シュルレアリスム
20世紀の動き
1924〜1940年代/フランス
どんな様式か
夢や無意識に出てくる像を、そのまま画面へ持ち込もうとした運動。描き方はむしろ写実的で、組み合わせだけが現実離れしているものが多い。理性で組み立てるのをやめ、出てきたものを止めずに書き取るやり方を方法として使うのが出発点になっている。
見分け方
ひとつひとつの物は輪郭がはっきりして、影も落ちる。ところが置かれた場所と大きさが噛み合わない。室内に空が広がり、日用品が別の材質になる。この置き換えをデペイズマンと呼ぶ。遠近は正しいのに中身が合わない状態が目印で、遠近法がきちんと効いているぶん違和感が強くなる。
いつ、どこで
1924年、パリで詩人アンドレ・ブルトンが『シュルレアリスム宣言』を発表して始まった。第一次世界大戦後のダダを引き継ぎ、フロイトの無意識の考え方を下敷きにしている。出発点は文学で、絵画はそこから広がった。1930年代を通じて各国へ伝わっていく。
代表的な画家
エルンスト、マグリット、ダリ、ミロ、タンギーら。いずれも20世紀の作家で、この図鑑では作品画像を扱わない。先駆として持ち出されることが多いのは、蛇使いの女のアンリ・ルソーと快楽の園のボス。この二枚を見ておくと、彼らが何を追いかけたのか掴みやすい。
解説動画: シュルレアリスムの二つの誤解と、文学からの出発/サイトウミュージアム-SAITO MUSEUM
どういうものとして説明しているか: 超現実主義という訳語は分かりにくいとして、話者は地続きのワンダーランドという捉え方を勧めている。岡本太郎が空飛ぶ絨毯やかぼちゃの馬車を例に挙げていたことを引き、別の世界へ移るのではなくいま居る世界の地続きにある世界を体感するものだと説明する。普通の生活の中に突然ファンタジーが起こる、という掴み方でいいと言っている。
よくある二つの誤解: 日本では写実的な表現を否定したものがシュルレアリスムだと思われがちだが、ダリもマグリットもきわめて写実的に描いていると指摘する。むしろ写実的に描くことこそがそうだという言い方さえあるという。もうひとつの誤解は作者の主観による自由な表現という理解で、話者はこれも逆で、自分の見ているものを客観的に捉えるのが根源的な考え方だと説明している。

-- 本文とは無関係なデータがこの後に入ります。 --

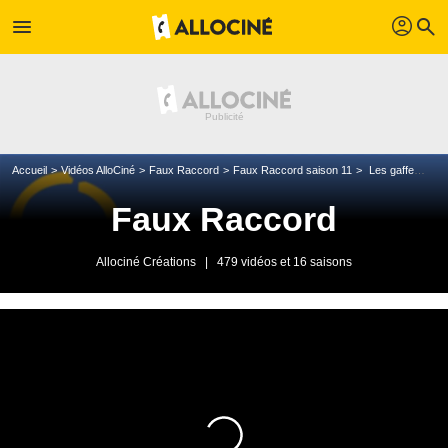
profil
menu
search
Accueil
Vidéos AlloCiné
Faux Raccord
Faux Raccord saison 11
Les gaffes et erreurs des 400 Coups
Faux Raccord
Allociné Créations
|
479 vidéos et 16 saisons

文学から始まった: 起点にいるのは詩人で作家のアンドレ・ブルトンで、出発点は文学だったと説明する。第一次世界大戦で執筆の場を失い、文章とはそもそも何かを考え直した末にたどり着いたのが自動記述で、何も考えずに人間離れした速さで大量に書き続けるという方法だった。宣言は反響を呼んだが美術との関係までは書かれておらず、画家たちは自分たちなりに自動デッサンを始めることになったという。
画家たちがどう受け止めたか: ブルトンに食らいついたのがマックス・エルンストで、コラージュと、木目の上から紙をこすって写し取るフロッタージュを見つけた。自分が作っているのではなく、何かの力が生み出す場にたまたま立ち会っているだけだ、という境地に至ったと紹介する。マグリットは分かるように描いたうえで宙に浮くりんごのように配置だけをずらし、ダリは超絶技巧で時計などを描き、現実にはあり得ない世界を写実のまま見せたと説明している。